- Alcoa, an aluminium smelter, killed 152 koalas
- The koalas were suffering from fluoride exposure
More than 150 koalas have been put down after falling ill while living near an American-owned aluminium smelter in the last four years.
Alcoa, an aluminium smelter in Portland in regional southwest Victoria, admitted to killing the koalas after finding they were deteriorating from exposure to fluoride – a waste product of smelting.
The industry giant found a large group of koalas living in the 17 hectares closest to the smelter were suffering from the effects of fluorosis, a disease caused by fluoride exposure which can lead to malnutrition as well as skeletal and dental defects.
Overpopulation was also found to be a problem in the small area.
The 152 worst-affected koalas, about 60 per cent of those assessed, were euthanised and the forest was closed off from the public in March.

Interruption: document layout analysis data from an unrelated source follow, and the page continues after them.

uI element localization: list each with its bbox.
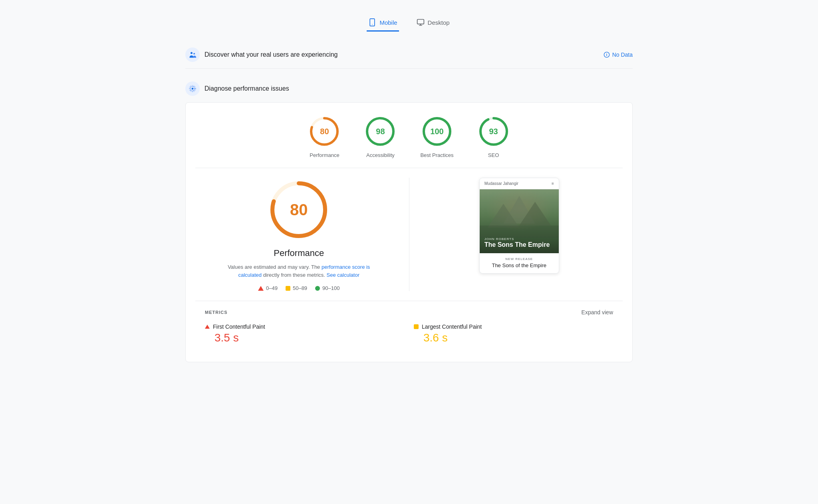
desktop-icon [417,18,425,26]
book-author-cover: JOHN ROBERTS [484,237,554,241]
tab-desktop[interactable]: Desktop [415,14,451,32]
legend-low-range: 0–49 [266,285,278,291]
performance-label-small: Performance [310,152,339,158]
performance-detail-right: Mudassar Jahangir ≡ JOHN ROBERTS [425,178,614,274]
accessibility-label-small: Accessibility [366,152,395,158]
calculator-link[interactable]: See calculator [327,272,359,278]
legend-item-high: 90–100 [315,285,340,291]
score-cards-row: 80 Performance 98 Accessibility [195,115,623,158]
legend-mid-range: 50–89 [293,285,307,291]
real-users-section-header: Discover what your real users are experi… [185,41,633,69]
vertical-divider [409,178,409,291]
diagnose-section-header: Diagnose performance issues [185,75,633,102]
real-users-icon [185,48,200,62]
mobile-icon [368,18,376,26]
accessibility-circle: 98 [364,115,396,147]
legend-triangle-icon [258,286,264,291]
mountain-svg [480,193,559,238]
book-title-footer: The Sons of the Empire [484,262,554,269]
legend-item-low: 0–49 [258,285,278,291]
legend-row: 0–49 50–89 90–100 [258,285,340,291]
score-card-accessibility[interactable]: 98 Accessibility [364,115,396,158]
metric-lcp: Largest Contentful Paint 3.6 s [414,323,613,344]
legend-item-mid: 50–89 [286,285,307,291]
metrics-section: METRICS Expand view First Contentful Pai… [195,301,623,352]
no-data-link[interactable]: No Data [604,52,633,58]
tab-mobile-label: Mobile [379,19,397,26]
metric-fcp: First Contentful Paint 3.5 s [205,323,404,344]
score-cards-container: 80 Performance 98 Accessibility [185,102,633,362]
svg-point-6 [192,88,194,90]
legend-square-icon [286,286,290,291]
description-start: Values are estimated and may vary. The [228,264,320,270]
best-practices-score-small: 100 [430,127,443,136]
book-title-cover: The Sons The Empire [484,241,554,248]
lcp-label: Largest Contentful Paint [422,323,482,330]
score-card-seo[interactable]: 93 SEO [478,115,510,158]
tab-bar: Mobile Desktop [185,8,633,32]
performance-score-large: 80 [290,201,308,219]
page-container: Mobile Desktop Discover what your real u… [169,0,649,370]
svg-point-1 [372,24,373,25]
performance-score-small: 80 [320,127,329,136]
book-menu-icon[interactable]: ≡ [552,181,554,186]
performance-circle: 80 [308,115,340,147]
lcp-value: 3.6 s [414,331,613,344]
fcp-triangle-icon [205,325,210,329]
book-new-release-label: NEW RELEASE [484,257,554,261]
info-icon [604,52,610,58]
accessibility-score-small: 98 [376,127,385,136]
svg-rect-2 [417,20,424,24]
legend-circle-icon [315,286,320,291]
section-divider [195,168,623,168]
tab-desktop-label: Desktop [428,19,450,26]
book-preview-card: Mudassar Jahangir ≡ JOHN ROBERTS [479,178,559,274]
seo-circle: 93 [478,115,510,147]
diagnose-icon [185,81,200,96]
real-users-title: Discover what your real users are experi… [204,51,338,58]
performance-detail-section: 80 Performance Values are estimated and … [195,178,623,301]
diagnose-title: Diagnose performance issues [204,85,289,92]
book-cover: JOHN ROBERTS The Sons The Empire [480,189,559,253]
metrics-section-title: METRICS [205,310,228,315]
performance-detail-title: Performance [274,248,324,258]
fcp-value: 3.5 s [205,331,404,344]
book-preview-footer: NEW RELEASE The Sons of the Empire [480,253,559,273]
expand-view-button[interactable]: Expand view [582,309,613,315]
svg-point-3 [191,52,193,54]
performance-description: Values are estimated and may vary. The p… [227,263,371,279]
metrics-grid: First Contentful Paint 3.5 s Largest Con… [205,323,613,344]
performance-detail-left: 80 Performance Values are estimated and … [205,178,393,291]
tab-mobile[interactable]: Mobile [367,14,399,32]
metrics-header: METRICS Expand view [205,309,613,315]
performance-circle-large: 80 [267,178,331,242]
best-practices-label-small: Best Practices [420,152,453,158]
seo-label-small: SEO [488,152,499,158]
book-author-header: Mudassar Jahangir [484,181,518,186]
book-preview-header: Mudassar Jahangir ≡ [480,178,559,189]
legend-high-range: 90–100 [322,285,340,291]
score-card-performance[interactable]: 80 Performance [308,115,340,158]
seo-score-small: 93 [489,127,498,136]
best-practices-circle: 100 [421,115,453,147]
score-card-best-practices[interactable]: 100 Best Practices [420,115,453,158]
fcp-label: First Contentful Paint [213,323,265,330]
description-mid: directly from these metrics. [263,272,325,278]
metric-fcp-header: First Contentful Paint [205,323,404,330]
svg-point-4 [193,53,195,54]
svg-rect-0 [370,19,375,26]
lcp-square-icon [414,324,419,329]
metric-lcp-header: Largest Contentful Paint [414,323,613,330]
no-data-label: No Data [612,52,633,58]
svg-rect-22 [480,226,559,238]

In response to the tragic loss of life, Alcoa has implemented a Koala Management Plan.
Part of its plan to rehabilitate koala’s wellbeing in the area includes planting 16,000 eucalyptus trees on 14 hectares further from the smelter.
Alcoa hopes that by gradually removing the 17 worst-affected hectares while the plantation grows it will encourage the koalas to move to the new forest.
‘We remain committed to supporting the ongoing protection and management of the local koala population,’ a spokesperson said in a statement.
However, wildlife activist groups say the situation in Portland is only an example of a wider koala crisis across Victoria.
Koalas are listed as endangered in NSW, QLD and the ACT but the Victorian Government claims its koala population is ‘secure’.
Some parts of the state have even declared an overpopulation of koalas, including the southwest where Portland is located.
In 2022 the government euthanised almost a third of the 125 koalas near the Budj Bim dormant volcano, about 70km from Portland.
Koala Alliance Victoria is just one of the agencies that claim Victoria is overestimating the stability of its koala population and calling for the national icons to be treated with more respect.
‘If we don’t act, koalas in Victoria will vanish without even getting onto the endangered list,’ spokesperson Jessica Roberson told Yahoo.
‘That would be a terrible tragedy and we will not rest until something is done to turn this around.’